Reproduce all the entries exactly and keep the pictures out.

### DATASET RECORDS ###

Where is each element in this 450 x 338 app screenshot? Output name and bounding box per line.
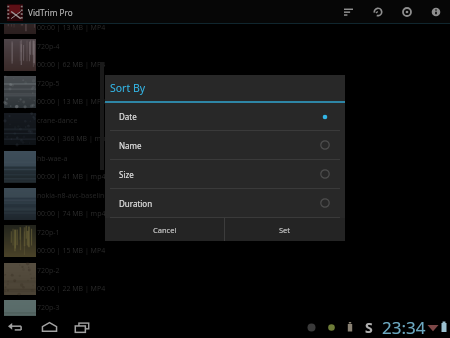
staticText: Cancel [153, 225, 177, 235]
button[interactable]: hb-wae-a [0, 149, 450, 186]
button[interactable]: crane-dance [0, 111, 450, 148]
staticText: 720p-3 [37, 303, 60, 313]
button[interactable]: 720p-5 [0, 74, 450, 111]
staticText: 720p-2 [37, 266, 60, 276]
button[interactable]: Name [105, 131, 345, 159]
staticText: 00:00 | 22 MB | MP4 [37, 284, 106, 294]
staticText: Size [119, 169, 134, 180]
staticText: 00:00 | 13 MB | MP4 [37, 24, 106, 33]
button[interactable]: 720p-1 [0, 223, 450, 260]
button[interactable]: 720p-2 [0, 261, 450, 298]
staticText: S [365, 318, 373, 337]
button[interactable]: Sort [334, 0, 363, 24]
staticText: 00:00 | 13 MB | MP4 [37, 97, 106, 107]
staticText: hb-wae-a [37, 154, 68, 164]
staticText: Date [119, 111, 137, 122]
button[interactable]: Duration [105, 189, 345, 217]
staticText: 00:00 | 62 MB | MP4 [37, 60, 106, 70]
button[interactable]: nokia-n8-avc-baseline( [0, 186, 450, 223]
staticText: 23:34 [382, 316, 426, 338]
staticText: Sort By [110, 81, 146, 95]
staticText: VidTrim Pro [28, 7, 73, 18]
staticText: crane-dance [37, 116, 78, 126]
staticText: 720p-5 [37, 79, 60, 89]
button[interactable]: Refresh [363, 0, 392, 24]
button[interactable]: Set [225, 218, 345, 241]
staticText: 00:00 | 41 MB | mp4 [37, 172, 106, 182]
button[interactable]: Cancel [105, 218, 224, 241]
staticText: Set [279, 225, 291, 235]
button[interactable]: Home [38, 316, 60, 338]
staticText: 00:00 | 74 MB | mp4 [37, 209, 106, 219]
staticText: Name [119, 140, 142, 151]
button[interactable]: Record [392, 0, 421, 24]
staticText: nokia-n8-avc-baseline( [37, 191, 111, 201]
button[interactable]: 720p-6 [0, 24, 450, 37]
button[interactable]: Recents [71, 316, 93, 338]
staticText: 00:00 | 15 MB | MP4 [37, 246, 106, 256]
staticText: 720p-4 [37, 42, 60, 52]
button[interactable]: Back [5, 316, 27, 338]
button[interactable]: Size [105, 160, 345, 188]
button[interactable]: 720p-4 [0, 37, 450, 74]
button[interactable]: Info [421, 0, 450, 24]
button[interactable]: Date [105, 103, 345, 130]
staticText: 720p-1 [37, 228, 60, 238]
staticText: Duration [119, 198, 153, 209]
button[interactable]: 720p-3 [0, 298, 450, 316]
staticText: 00:00 | 368 MB | mp4 [37, 134, 110, 144]
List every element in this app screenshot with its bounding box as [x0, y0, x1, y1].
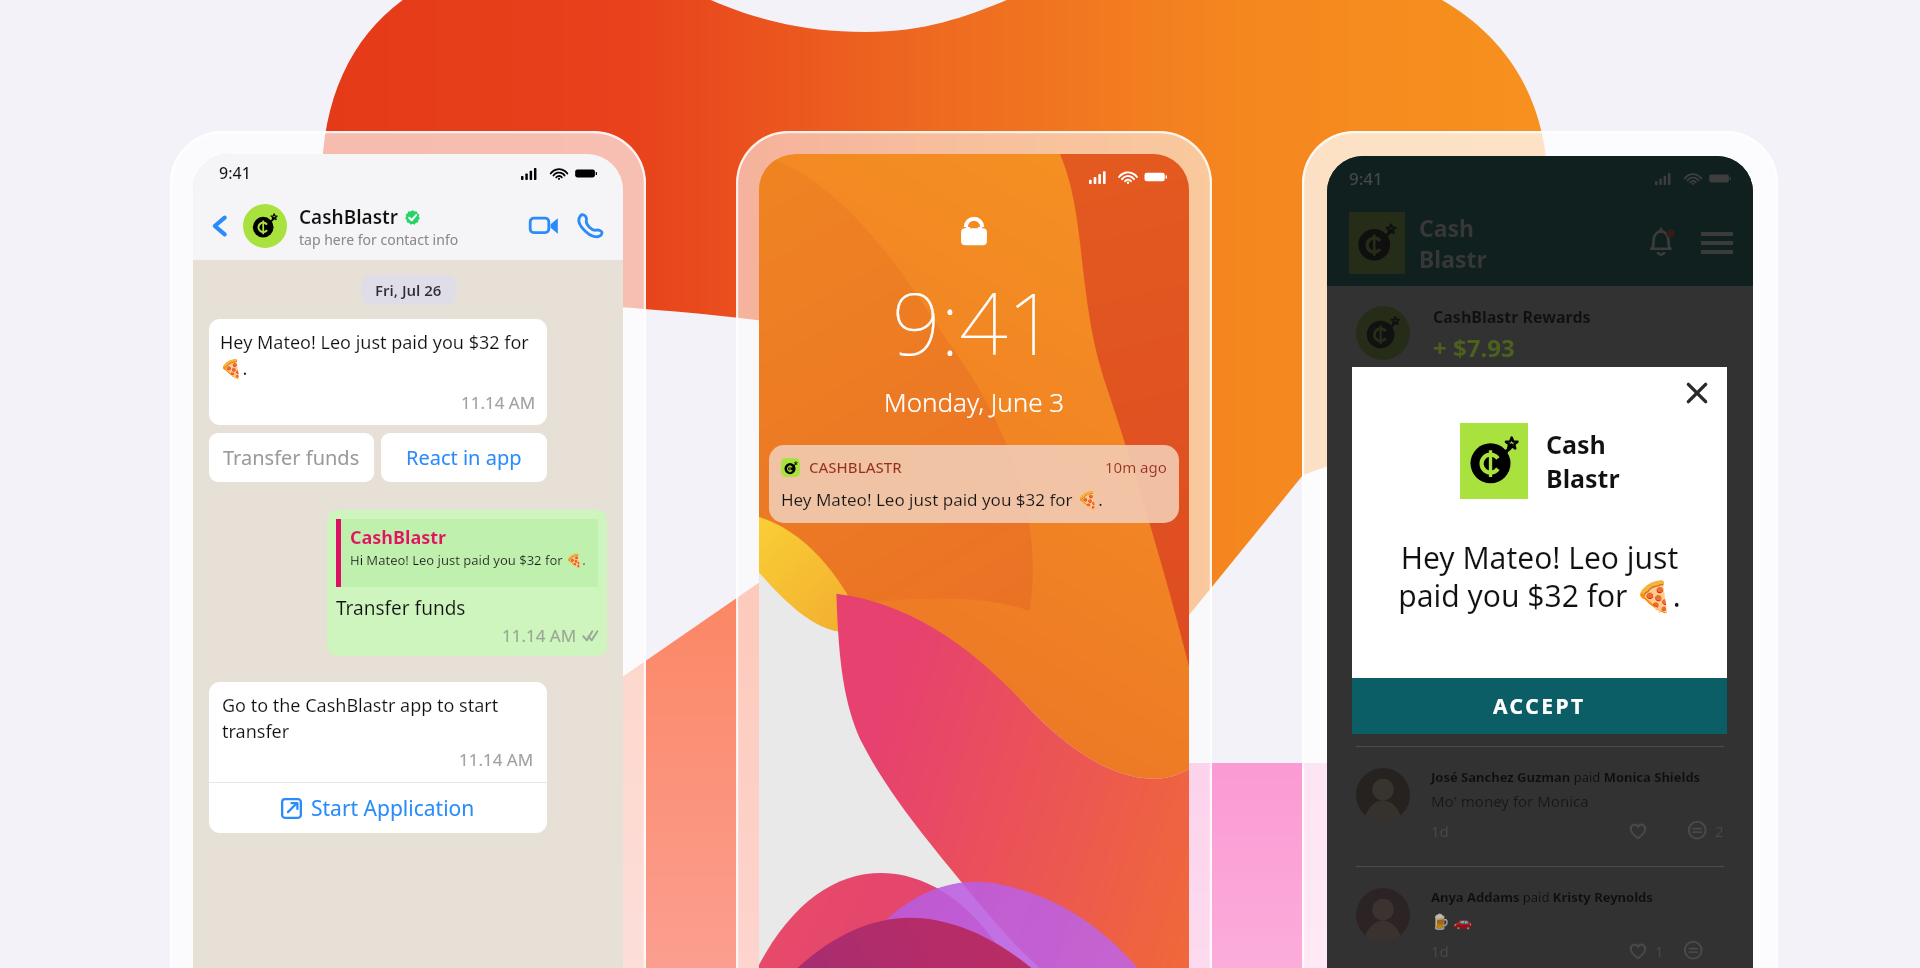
- staticText: José Sanchez Guzman paid Monica Shields: [1431, 768, 1701, 786]
- staticText: Fri, Jul 26: [375, 280, 442, 300]
- button[interactable]: José Sanchez Guzman paid Monica Shields: [1356, 721, 1724, 841]
- button[interactable]: CashBlastr: [327, 510, 607, 656]
- staticText: + $7.93: [1433, 331, 1515, 364]
- button[interactable]: React in app: [381, 433, 547, 482]
- staticText: Transfer funds: [223, 444, 360, 471]
- button[interactable]: Menu: [1701, 231, 1733, 255]
- button[interactable]: Start Application: [209, 783, 547, 833]
- staticText: 🍺 🚗: [1431, 911, 1473, 931]
- staticText: 10m ago: [1105, 457, 1167, 477]
- staticText: Hi Mateo! Leo just paid you $32 for 🍕.: [350, 551, 586, 569]
- staticText: Hey Mateo! Leo just paid you $32 for 🍕.: [1378, 537, 1701, 616]
- button[interactable]: CASHBLASTR: [769, 445, 1179, 523]
- button[interactable]: Hey Mateo! Leo just paid you $32 for 🍕.: [209, 319, 547, 425]
- button[interactable]: Notifications: [1645, 227, 1677, 259]
- staticText: 11.14 AM: [461, 391, 536, 414]
- button[interactable]: ACCEPT: [1352, 678, 1727, 734]
- staticText: tap here for contact info: [299, 230, 459, 249]
- staticText: 9:41: [219, 162, 251, 184]
- staticText: ACCEPT: [1493, 692, 1586, 721]
- staticText: 2: [1715, 821, 1724, 841]
- staticText: CashBlastr: [299, 204, 399, 230]
- staticText: Go to the CashBlastr app to start transf…: [222, 693, 534, 743]
- staticText: Blastr: [1546, 461, 1620, 495]
- staticText: Cash: [1546, 427, 1606, 461]
- staticText: Transfer funds: [336, 595, 466, 621]
- staticText: 11.14 AM: [502, 624, 577, 647]
- staticText: CashBlastr Rewards: [1433, 306, 1591, 328]
- staticText: Cash: [1419, 212, 1475, 243]
- staticText: Anya Addams paid Kristy Reynolds: [1431, 888, 1653, 906]
- other: Locked: [957, 214, 991, 248]
- staticText: Start Application: [311, 794, 475, 823]
- staticText: 9:41: [892, 264, 1057, 380]
- staticText: CashBlastr: [350, 525, 447, 550]
- staticText: 1d: [1431, 941, 1449, 961]
- staticText: Hey Mateo! Leo just paid you $32 for 🍕.: [220, 330, 536, 380]
- staticText: 11.14 AM: [459, 748, 534, 771]
- button[interactable]: CashBlastr Rewards: [1356, 306, 1724, 364]
- staticText: Mo' money for Monica: [1431, 791, 1589, 811]
- staticText: Blastr: [1419, 243, 1487, 274]
- button[interactable]: Video call: [529, 211, 559, 241]
- button[interactable]: Anya Addams paid Kristy Reynolds: [1356, 841, 1724, 961]
- staticText: 9:41: [1349, 167, 1383, 190]
- staticText: CASHBLASTR: [809, 457, 902, 477]
- staticText: 1: [1655, 941, 1664, 961]
- button[interactable]: Transfer funds: [209, 433, 374, 482]
- button[interactable]: Close: [1685, 381, 1709, 405]
- staticText: 1d: [1431, 821, 1449, 841]
- button[interactable]: Back: [193, 192, 623, 260]
- staticText: Hey Mateo! Leo just paid you $32 for 🍕.: [781, 488, 1103, 511]
- button[interactable]: Voice call: [575, 211, 605, 241]
- staticText: React in app: [406, 444, 522, 471]
- button[interactable]: Back: [207, 213, 233, 239]
- staticText: Monday, June 3: [884, 384, 1065, 419]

###

ANSWER SECTION:
Where is each element in this 450 x 338 app screenshot? Output name and bounding box per line.
staticText: Cancel [153, 225, 177, 235]
button[interactable]: hb-wae-a [0, 149, 450, 186]
button[interactable]: crane-dance [0, 111, 450, 148]
staticText: 720p-3 [37, 303, 60, 313]
button[interactable]: 720p-5 [0, 74, 450, 111]
staticText: 720p-2 [37, 266, 60, 276]
button[interactable]: Name [105, 131, 345, 159]
staticText: 00:00 | 22 MB | MP4 [37, 284, 106, 294]
staticText: Size [119, 169, 134, 180]
staticText: 00:00 | 13 MB | MP4 [37, 24, 106, 33]
button[interactable]: 720p-1 [0, 223, 450, 260]
button[interactable]: 720p-2 [0, 261, 450, 298]
staticText: S [365, 318, 373, 337]
button[interactable]: Sort [334, 0, 363, 24]
staticText: 00:00 | 13 MB | MP4 [37, 97, 106, 107]
staticText: hb-wae-a [37, 154, 68, 164]
staticText: Date [119, 111, 137, 122]
button[interactable]: Duration [105, 189, 345, 217]
staticText: 00:00 | 62 MB | MP4 [37, 60, 106, 70]
button[interactable]: nokia-n8-avc-baseline( [0, 186, 450, 223]
staticText: 23:34 [382, 316, 426, 338]
staticText: Sort By [110, 81, 146, 95]
staticText: VidTrim Pro [28, 7, 73, 18]
staticText: crane-dance [37, 116, 78, 126]
staticText: 720p-5 [37, 79, 60, 89]
button[interactable]: Refresh [363, 0, 392, 24]
button[interactable]: Set [225, 218, 345, 241]
staticText: 00:00 | 41 MB | mp4 [37, 172, 106, 182]
button[interactable]: Cancel [105, 218, 224, 241]
staticText: Set [279, 225, 291, 235]
button[interactable]: Home [38, 316, 60, 338]
staticText: 00:00 | 74 MB | mp4 [37, 209, 106, 219]
staticText: Name [119, 140, 142, 151]
button[interactable]: Record [392, 0, 421, 24]
staticText: nokia-n8-avc-baseline( [37, 191, 111, 201]
button[interactable]: 720p-6 [0, 24, 450, 37]
button[interactable]: Recents [71, 316, 93, 338]
staticText: 00:00 | 15 MB | MP4 [37, 246, 106, 256]
staticText: 720p-4 [37, 42, 60, 52]
button[interactable]: Back [5, 316, 27, 338]
button[interactable]: Size [105, 160, 345, 188]
button[interactable]: 720p-4 [0, 37, 450, 74]
button[interactable]: Info [421, 0, 450, 24]
button[interactable]: Date [105, 103, 345, 130]
staticText: 720p-1 [37, 228, 60, 238]
staticText: Duration [119, 198, 153, 209]
button[interactable]: 720p-3 [0, 298, 450, 316]
staticText: 00:00 | 368 MB | mp4 [37, 134, 110, 144]
List every element in this app screenshot with its bounding box as [x0, y0, x1, y1].
- staticText: José Sanchez Guzman paid Monica Shields: [1431, 768, 1701, 786]
- staticText: Fri, Jul 26: [375, 280, 442, 300]
- button[interactable]: José Sanchez Guzman paid Monica Shields: [1356, 721, 1724, 841]
- button[interactable]: CashBlastr: [327, 510, 607, 656]
- staticText: + $7.93: [1433, 331, 1515, 364]
- button[interactable]: React in app: [381, 433, 547, 482]
- staticText: Transfer funds: [223, 444, 360, 471]
- button[interactable]: Menu: [1701, 231, 1733, 255]
- button[interactable]: Start Application: [209, 783, 547, 833]
- staticText: 🍺 🚗: [1431, 911, 1473, 931]
- staticText: 10m ago: [1105, 457, 1167, 477]
- staticText: Hi Mateo! Leo just paid you $32 for 🍕.: [350, 551, 586, 569]
- staticText: Hey Mateo! Leo just paid you $32 for 🍕.: [1378, 537, 1701, 616]
- button[interactable]: CASHBLASTR: [769, 445, 1179, 523]
- button[interactable]: Hey Mateo! Leo just paid you $32 for 🍕.: [209, 319, 547, 425]
- button[interactable]: Notifications: [1645, 227, 1677, 259]
- staticText: 11.14 AM: [461, 391, 536, 414]
- button[interactable]: ACCEPT: [1352, 678, 1727, 734]
- staticText: tap here for contact info: [299, 230, 459, 249]
- staticText: 9:41: [219, 162, 251, 184]
- staticText: ACCEPT: [1493, 692, 1586, 721]
- staticText: 2: [1715, 821, 1724, 841]
- staticText: CashBlastr: [299, 204, 399, 230]
- staticText: Go to the CashBlastr app to start transf…: [222, 693, 534, 743]
- staticText: Blastr: [1546, 461, 1620, 495]
- staticText: Cash: [1546, 427, 1606, 461]
- staticText: Transfer funds: [336, 595, 466, 621]
- staticText: 11.14 AM: [502, 624, 577, 647]
- staticText: CashBlastr Rewards: [1433, 306, 1591, 328]
- staticText: Cash: [1419, 212, 1475, 243]
- staticText: Anya Addams paid Kristy Reynolds: [1431, 888, 1653, 906]
- other: Locked: [957, 214, 991, 248]
- staticText: Start Application: [311, 794, 475, 823]
- staticText: 9:41: [892, 264, 1057, 380]
- staticText: CashBlastr: [350, 525, 447, 550]
- staticText: 1d: [1431, 941, 1449, 961]
- staticText: Hey Mateo! Leo just paid you $32 for 🍕.: [220, 330, 536, 380]
- staticText: 11.14 AM: [459, 748, 534, 771]
- button[interactable]: CashBlastr Rewards: [1356, 306, 1724, 364]
- staticText: Mo' money for Monica: [1431, 791, 1589, 811]
- staticText: Blastr: [1419, 243, 1487, 274]
- button[interactable]: Video call: [529, 211, 559, 241]
- button[interactable]: Anya Addams paid Kristy Reynolds: [1356, 841, 1724, 961]
- staticText: 9:41: [1349, 167, 1383, 190]
- staticText: CASHBLASTR: [809, 457, 902, 477]
- staticText: 1: [1655, 941, 1664, 961]
- button[interactable]: Transfer funds: [209, 433, 374, 482]
- button[interactable]: Close: [1685, 381, 1709, 405]
- staticText: 1d: [1431, 821, 1449, 841]
- button[interactable]: Back: [193, 192, 623, 260]
- staticText: Hey Mateo! Leo just paid you $32 for 🍕.: [781, 488, 1103, 511]
- button[interactable]: Voice call: [575, 211, 605, 241]
- staticText: React in app: [406, 444, 522, 471]
- button[interactable]: Back: [207, 213, 233, 239]
- staticText: Monday, June 3: [884, 384, 1065, 419]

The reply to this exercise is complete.